● AIM OF THE TASK: Within the entries that follow, report how many lines contain the word "있습니다", giving the number by itself.
....
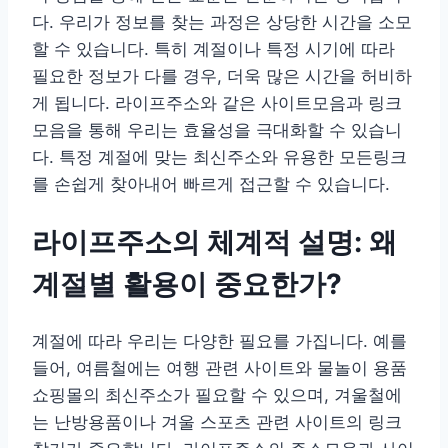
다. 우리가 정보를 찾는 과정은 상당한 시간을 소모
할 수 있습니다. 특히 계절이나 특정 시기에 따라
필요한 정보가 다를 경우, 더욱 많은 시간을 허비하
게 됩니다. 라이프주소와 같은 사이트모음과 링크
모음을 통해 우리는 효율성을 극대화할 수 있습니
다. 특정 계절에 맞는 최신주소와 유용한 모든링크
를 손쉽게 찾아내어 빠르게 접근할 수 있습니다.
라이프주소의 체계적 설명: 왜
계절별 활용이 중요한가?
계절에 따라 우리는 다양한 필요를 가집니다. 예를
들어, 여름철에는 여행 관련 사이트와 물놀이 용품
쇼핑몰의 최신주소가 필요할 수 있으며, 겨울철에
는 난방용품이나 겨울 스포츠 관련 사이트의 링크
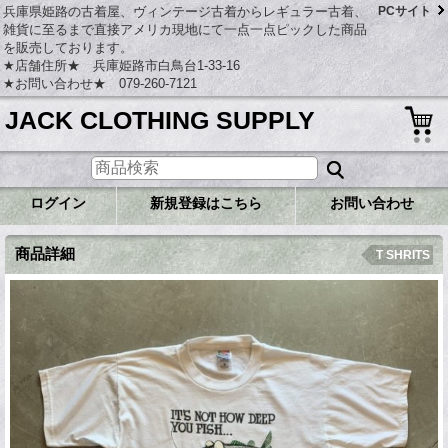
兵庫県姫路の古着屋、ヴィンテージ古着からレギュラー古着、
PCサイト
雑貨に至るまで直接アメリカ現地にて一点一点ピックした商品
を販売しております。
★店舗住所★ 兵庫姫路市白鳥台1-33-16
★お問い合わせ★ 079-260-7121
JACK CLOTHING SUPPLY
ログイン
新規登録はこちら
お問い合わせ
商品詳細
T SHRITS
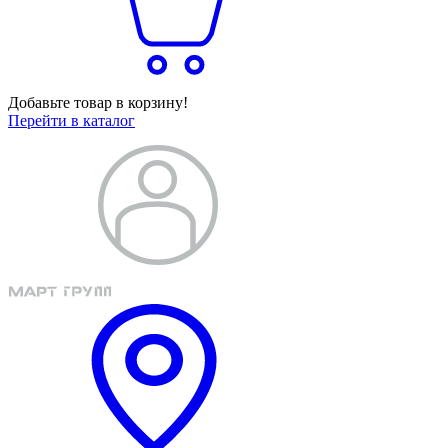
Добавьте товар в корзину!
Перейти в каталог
....
● WRITTEN REPLY: 2